### TASK REQUIREMENTS
Each line that contains the word "para" is to be copied from the records below.

### ENTRIES SHOWN
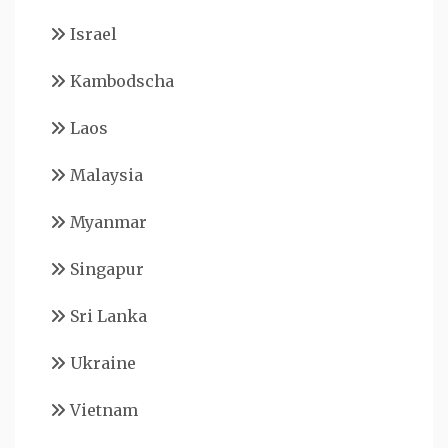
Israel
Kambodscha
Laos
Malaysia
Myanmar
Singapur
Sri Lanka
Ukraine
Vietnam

...

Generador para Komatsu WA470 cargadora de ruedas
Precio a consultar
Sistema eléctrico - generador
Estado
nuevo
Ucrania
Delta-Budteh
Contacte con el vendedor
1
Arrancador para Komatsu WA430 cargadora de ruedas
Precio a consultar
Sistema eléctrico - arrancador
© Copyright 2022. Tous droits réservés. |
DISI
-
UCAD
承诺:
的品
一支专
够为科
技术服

==

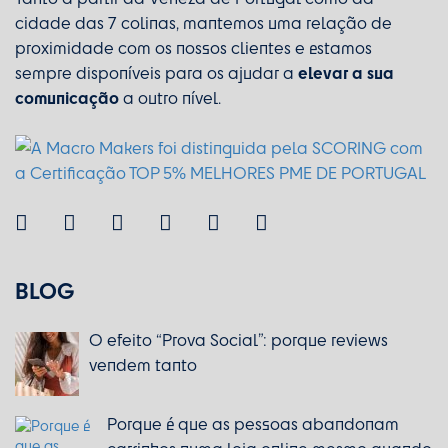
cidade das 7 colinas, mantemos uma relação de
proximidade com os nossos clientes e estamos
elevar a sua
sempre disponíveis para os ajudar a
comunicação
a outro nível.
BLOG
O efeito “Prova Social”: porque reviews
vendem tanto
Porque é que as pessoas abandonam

### TASK ANSWER
Generador para Komatsu WA470 cargadora de ruedas
Arrancador para Komatsu WA430 cargadora de ruedas
sempre disponíveis para os ajudar a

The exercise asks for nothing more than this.